One of the key points of HBM is that dies are stacked up with many, MANY, more signals and channels. That's how NVIDIA has a memory bandwidth an order of magnitude higher than M4: 550GB/s for the M4 Max, 4.6TB/s for H200. And yes, that's bytes per second, not bits per second.
some GPUs use HBM. Most use GDDR. AMD and Nvidia still extract huge bandwidth from GDDR via high bus speeds + wide buses (like the 1.79 TB/s on the 5090)
Indeed! I implied "AI GPUs" since that’s where HBM is commonly used (despite AMD pioneering it on some consumer cards). And yeah, thousand-bit wide busses get close in performance.
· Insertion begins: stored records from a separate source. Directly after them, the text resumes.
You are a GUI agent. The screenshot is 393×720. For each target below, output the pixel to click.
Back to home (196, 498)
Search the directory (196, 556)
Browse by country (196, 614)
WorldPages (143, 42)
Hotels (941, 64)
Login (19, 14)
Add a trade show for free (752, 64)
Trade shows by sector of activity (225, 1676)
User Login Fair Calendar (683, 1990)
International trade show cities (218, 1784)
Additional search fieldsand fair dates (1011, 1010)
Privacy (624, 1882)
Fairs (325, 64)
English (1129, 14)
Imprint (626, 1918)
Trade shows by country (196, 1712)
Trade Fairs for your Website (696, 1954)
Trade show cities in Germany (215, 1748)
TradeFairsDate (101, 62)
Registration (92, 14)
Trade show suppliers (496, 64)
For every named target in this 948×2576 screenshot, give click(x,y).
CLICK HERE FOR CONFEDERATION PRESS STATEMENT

shorter traces than soldered DIMM allow higher MT/s, this is fixed by CUDIMM/CAMM2, the other part of this is # of memory channels on the board, not sure why, but most consumer DDR5 boards have been 2 memory channels, you need to go to threadripper to get 4 or 8, It's unclear to me if this will still be an issue with future platforms.
You're not paying enough attention to the performance and cost impact of connectors and sockets. CAMM2/LPCAMM and CUDIMM have yet to be demonstrated operating at speeds that speeds that match the fastest soldered LPDDR, let alone GDDR; there's still a clear advantage for soldering memory.
CPU sockets with more than two memory channels are also far more expensive; the higher pin count usually increases the number of layers the motherboard needs, and the larger size of the socket requires more metal for stiffening (and EPYC CPUs still have issues with imperfect mounting leading to some IO lanes not working).
Using BGA soldering for both the processor and the memory sidesteps a bunch of engineering challenges.
> Using BGA soldering for both the processor and the memory sidesteps a bunch of engineering challenges.
by trading them with longevity challenges.
Even though 2 decades have past after the "usual suspect" lead-free solder, gpu or vram chips needing a reball is still a common occurrence from a cursory look at YouTube channels of professional electronics repairmen.